Eugenia Sheppard,  fashion,  fashion journalism

Guest Blog Post: The Quotable Eugenia Sheppard

(Editor’s note: This is a guest post by talented UCF journalism student Baileigh Johnson. She has interned at several publications including Marie Claire Magazine and Orlando Magazine. She shares my interest in fashion journalism. Here is her blog.)

On November 12, 1984, six years before I was born, and 28 years before I would learn her name, The New York Times ran an obituary, Section B, Page 15, titled “Eugenia Sheppard, Fashion Columnist, Dies.” This was the first article I ever read about Eugenia Sheppard, as well as the first indication of a thought that is now a reality: I had found my icon.

A research opportunity secured this thought, as I began spending a few hours out of every week reading up on the fashion writer. She is best known in the fashion world for her establishment of The Best Dressed List, and her uncanny ability to predict what was hot, (and what was not,) but I think it’s the writer’s voice I appreciate the most.

Maybe it was her brutal honesty, which came through with only the prettiest of words, that first intrigued me. She was clever, fresh, and quite the amusing read: she could insult a designer (or a socialite) in a way he or she might not mind bragging about.

“Eugenia wrote my collection was royal rubbish! She compared me to royalty I say!”

“Eugenia wrote I was hardly a best-dressed woman on a shoestring! I have been feeling rather thin lately!“

(Eugenia with Pierre Balmain, Pierre Cardin, Yves Saint Laurent, JL Scherrer, and Guy Laroche at Maxim’s. January 26, 1976.)

It seems as if you couldn’t help but love the part-time fan, part-time critic, but of course this was not always the case. The likes of Balenciaga, YSL and Givenchy did, at one point, ban Eugenia from their showrooms… perhaps she was feared. One example might be an article Eugenia wrote for The Montreal Gazette on July 25, 1963 where she took down two of the fashion industries beloveds within sentences of each other.

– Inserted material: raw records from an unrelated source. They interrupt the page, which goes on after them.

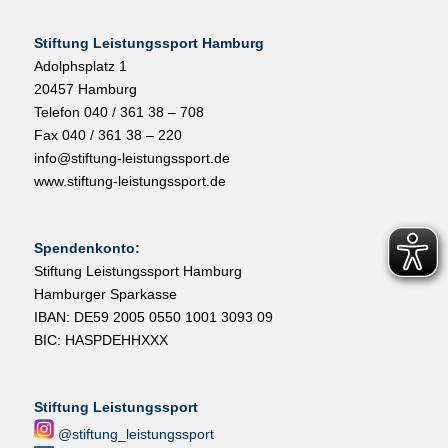
Stiftung Leistungssport Hamburg
Adolphsplatz 1
20457 Hamburg
Telefon 040 / 361 38 – 708
Fax 040 / 361 38 – 220
info@stiftung-leistungssport.de
www.stiftung-leistungssport.de
Spendenkonto:
Stiftung Leistungssport Hamburg
Hamburger Sparkasse
IBAN: DE59 2005 0550 1001 3093 09
BIC: HASPDEHHXXX
Stiftung Leistungssport
@stiftung_leistungssport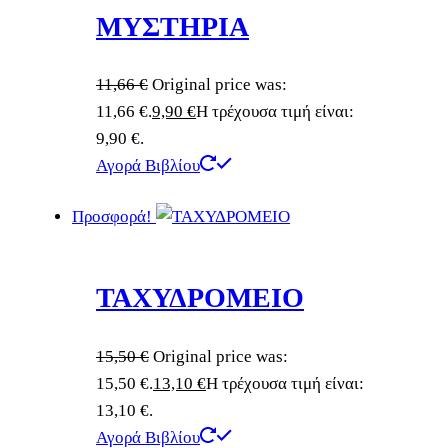
ΜΥΣΤΗΡΙΑ
11,66
€
Original price was:
11,66 €.
9,90
€
Η τρέχουσα τιμή είναι:
9,90 €.
Αγορά Βιβλίου
Προσφορά!
ΤΑΧΥΔΡΟΜΕΙΟ
15,50
€
Original price was:
15,50 €.
13,10
€
Η τρέχουσα τιμή είναι:
13,10 €.
Αγορά Βιβλίου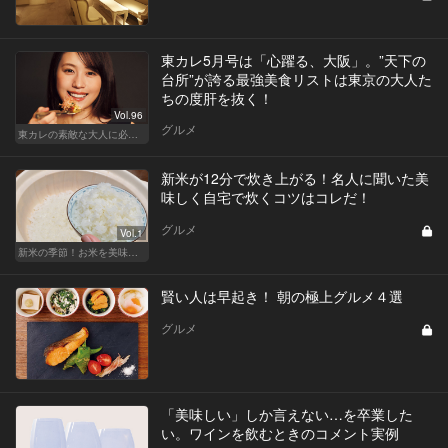
東カレ5月号は「心躍る、大阪」。”天下の
台所”が誇る最強美食リストは東京の大人た
ちの度肝を抜く！
Vol.96
グルメ
東カレの素敵な大人に必要なこと
新米が12分で炊き上がる！名人に聞いた美
味しく自宅で炊くコツはコレだ！
グルメ
Vol.1
新米の季節！お米を美味しく味わえる和食店
賢い人は早起き！ 朝の極上グルメ４選
グルメ
「美味しい」しか言えない…を卒業した
い。ワインを飲むときのコメント実例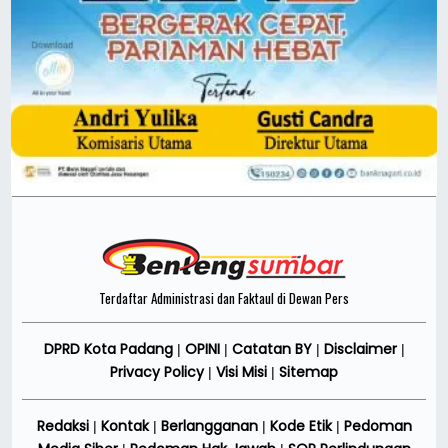
Terdaftar Administrasi dan Faktaul di Dewan Pers
DPRD Kota Padang
OPINI
Catatan BY
Disclaimer
|
|
|
|
Privacy Policy
Visi Misi
Sitemap
|
|
Redaksi
Kontak
Berlangganan
Kode Etik
Pedoman
|
|
|
|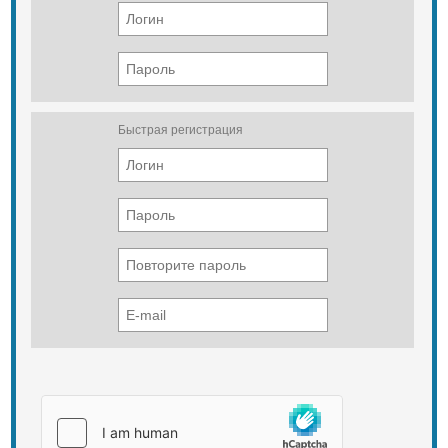
12 ) Комплект дополнительных
0.55
запчастей
Двигатель отопителя, кВт
7.5
Двигатель смесительного
Быстрая регистрация
барабана кВт
5.5
Двигатель подьемника, кВт
4.5
Система удаления пыли
Метод
Воздушный
Двигатель, кВт
7.5
Срок поставки 20 дней до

On Lanvin: “Lanvin is such a hot-headed, impulsive house. It’s always tearing things up.”

On Pierre Balmain: “He’s the only designer left with enough guts to put an artificial pink rose on an evening dress.”

However, her ability to write candidly, but never too crudely, legitimized every punch she threw, giving her credibility not only in the eyes of her readers, but her employers as well. She worked at over 80 publications during her career, a record hard to surpass even in today’s media-pushing industry.

(Eugenia Sheppard. WWD Archives.)

Humor also seems to be a steady-current throughout her work as well, most rendered through witty analogies. If her brutal honestly isn’t what she is most known for, her humorous analogies follow in close second. Some examples:

“What a lovely, feminine white collar you have, grandmother.” ‘The better to run for president in, my dear.” (Milwaukee Sentinel, February 4, 1964.)

“There’s a gypsy in every teacup this season… Let’s face it. The gypsy look has already been done to death all over the world.” (New York Magazine, March 31, 1969.)

“That old stately statuesque work is as dead as a dodo.” (The Montreal Gazette, October 6, 1964.)

(Eugenia with Bergdof Goodman’s Ira Neimark. January 24, 1978.)

Perhaps it was this honesty, cleverness and devoutness to her voice that earned her several awards throughout her career, including one dedicated to her posthumously by the CFDA: The Eugenia Sheppard Media Award for excellence in journalism. This year the award was given to two internet-based honorees (Scott Schuman and Garance Doré,) establishing that the web is, in fact, a mainstream for fashion journalism.

Always ahead of the times, I think Eugenia would approve.

(Eugenia Sheppard with Pauline Trigere, Diana Vreeland, and Nancy White.)